The federal government is turning its attention to tackling a $55.6-billion deficit and is determined to turn it into a $2.6-billion surplus by 2015.
That means a cash-strapped Nunavut government will have to decide what needs it really wants Ottawa to fund, because money won’t be available for everything, Aglukkaq told a conference on Arctic sovereignty and infrastructure in Iqaluit.
“It will help if we can agree on shared priorities for Nunavut rather than expect everything to happen all at once and competing with each other,” said Aglukkaq, who is also the federal health minister.
The federal government has flatly ruled out raising taxes to cover its budget shortfall and will instead focus on reigning in spending.
But Pierre Poilievre, the parliamentary secretary to Prime Minister Stephen Harper, said that only means controlling the rate of spending growth, which ballooned during the two-year, $62-billion stimulus package.
“Our government does not plan cutbacks to services or to transfers for healthcare, education and citizens,” he told reporters Oct. 14.
Iqaluit Mayor Elisapee Sheutiapik, who has been pushing the capital’s need for expensive new infrastructure, including a recreation complex, new city hall and fire station, said she’s not concerned that federal belt-tightening will interfere with Nunavut communities trying to secure funding for infrastructure.
“If we want to get things done, [we won’t] necessarily rely on government partnerships but also private partnerships,” she said.
Sheutiapik added the city may be able to access federal money through a $1.2-billion fund set up to encourage public-private partnerships on infrastructure projects.
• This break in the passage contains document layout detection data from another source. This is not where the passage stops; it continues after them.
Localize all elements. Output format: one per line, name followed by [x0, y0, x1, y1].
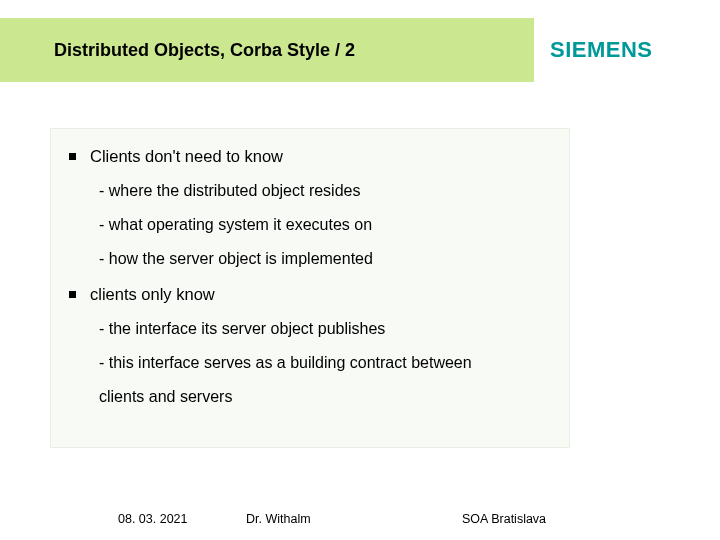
bullet-2-sub-3: clients and servers — [99, 387, 547, 407]
spacer — [69, 275, 547, 285]
bullet-row: Clients don't need to know — [69, 147, 547, 167]
bullet-2: clients only know - the interface its se… — [69, 285, 547, 407]
title-band: Distributed Objects, Corba Style / 2 — [0, 18, 534, 82]
content-box: Clients don't need to know - where the d… — [50, 128, 570, 448]
brand-text: SIEMENS — [550, 37, 653, 63]
bullet-1: Clients don't need to know - where the d… — [69, 147, 547, 269]
bullet-1-sub-2: - what operating system it executes on — [99, 215, 547, 235]
bullet-2-sub-2: - this interface serves as a building co… — [99, 353, 547, 373]
square-bullet-icon — [69, 291, 76, 298]
bullet-row: clients only know — [69, 285, 547, 305]
square-bullet-icon — [69, 153, 76, 160]
bullet-1-sub-1: - where the distributed object resides — [99, 181, 547, 201]
bullet-1-text: Clients don't need to know — [90, 147, 283, 167]
bullet-2-sub-1: - the interface its server object publis… — [99, 319, 547, 339]
slide: Distributed Objects, Corba Style / 2 SIE… — [0, 0, 720, 540]
slide-title: Distributed Objects, Corba Style / 2 — [54, 40, 355, 61]
brand-logo: SIEMENS — [550, 18, 720, 82]
footer-event: SOA Bratislava — [462, 512, 546, 526]
header: Distributed Objects, Corba Style / 2 SIE… — [0, 18, 720, 82]
footer-author: Dr. Withalm — [246, 512, 311, 526]
bullet-1-sub-3: - how the server object is implemented — [99, 249, 547, 269]
bullet-2-text: clients only know — [90, 285, 215, 305]
footer-date: 08. 03. 2021 — [118, 512, 188, 526]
In what had the ring of an election-style speech, Aglukkaq took a veiled shot at the opposition parties, claiming the alternative to the Conservative government was higher taxes and slower job growth.
However Aglukkaq, unlike Finance Minister Jim Flaherty, did not mention Liberal leader Michael Ignatieff by name.
Flaherty drew criticism last month for an aggressive speech to the Canadian Club in Ottawa in which he claimed a “Michael Ignatieff-NDP-Bloc Québécois coalition” would destroy the Canadian economy.
Instead, both Aglukkaq and Poilievre rattled off a list of federal initiatives in the North, including the creation of the Canadian Northern Development Agency and several infrastructure projects.
And both said Ottawa’s steps to cut red tape in the mining sector will help grow Nunavut’s economy.
“We’re cutting back on duplicative regulations to unleash the enormous power of enterprise and hard work,” Poilievre said in his speech to the conference.
Poilievre also took part in what’s become a rite of passage for Conservative politicians visiting Nunavut: trying country food. Sheutiapik grabbed an ulu and carved him a piece of maktaaq.